Letters: Don't switch to consumption tax
Regarding "A smarter way to tax" [Editorial, Nov. 16], there are some flaws with a consumption tax and some pie-in-the-sky aspects.
For example, what happens to people who previously saved? We're talking about money they paid taxes on, and they need to spend it. Is that not double taxation? How does that injustice get resolved?
The further I read in the editorial, the more exclusions were mentioned. Why do you think that the current tax code is so big and complicated? It was to make it more fair. Everybody had a wonderful idea as to how to do that. Then we created more people who would help make it fair. They have a name: lobbyists.

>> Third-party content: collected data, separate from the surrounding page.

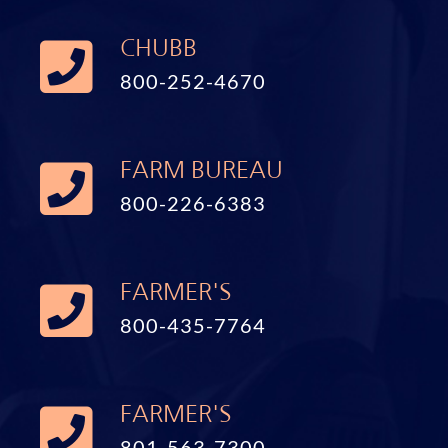
CHUBB
800-252-4670
FARM BUREAU
800-226-6383
FARMER'S
800-435-7764
FARMER'S
801-563-7300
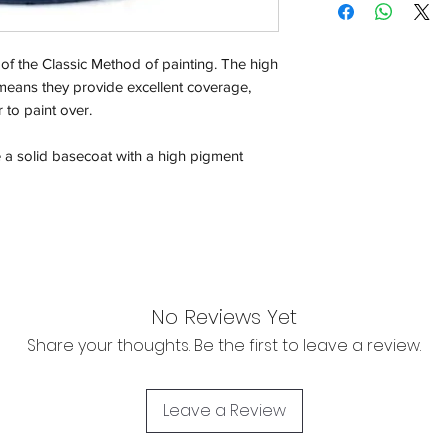
Orders will be dispa
with the exception of
of the Classic Method of painting. The high
season where furthe
means they provide excellent coverage,
 to paint over.
Return & Refund:
In the event of a ret
e a solid basecoat with a high pigment
be returned in the e
where possible pack
delivered to avoid a
of delivery. The cost 
buyers expense and 
are packed safely for
responsible for item(
No Reviews Yet
inspection. Use a tra
Share your thoughts. Be the first to leave a review.
WE DO NOT ACCEP
We cannot accept liab
Leave a Review
damaged in transit
the buyer using a tra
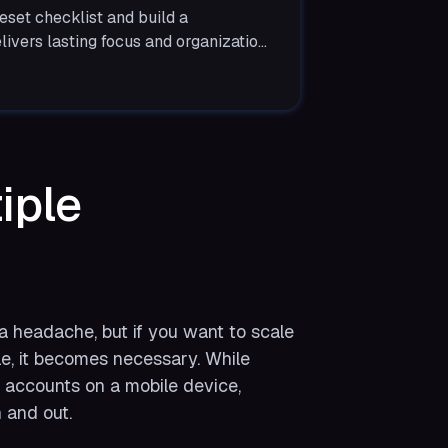
eset checklist and build a
livers lasting focus and organization
iple
 headache, but if you want to scale
le, it becomes necessary. While
e accounts on a mobile device,
 and out.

How soon do you think this "simpler" tax system would become 1,000 pages? Then 2,000 pages, then 3,000 pages? The result would be another humongous tax code.
And those "nation's finest minds" will be plying their trade.
Jerry Schreibersdorf, Douglaston
Editor's note: The writer is a tax preparer.
As you describe it, a consumption tax would tax people based on the difference between what they earned and what they saved. This would hurt the low- to middle-income families and earners, because they don't have any money to save. They spend all their income trying to live.
If all your income is taxed, then these wage earners may pay more in taxes under this system than they do today. They can't save now, and this can't promote savings.
The high-income earners would benefit from this plan, because they have discretionary income to save. High-income earners may spend less to avoid being taxed. That would slow growth and result in less tax revenue. This would not create jobs or tax revenue balance, unless you consider a tilt to the rich a good balance.
Before the tax went into effect, there would be value in taking a few years' worth of spending out of savings now, to pay in cash for future purchases. By doing this, people with cash could save all their future income. The loss in interest will be a lot less than the taxes they would pay on spending. So who avoids taxes with this plan? The rich. This would reduce tax revenues.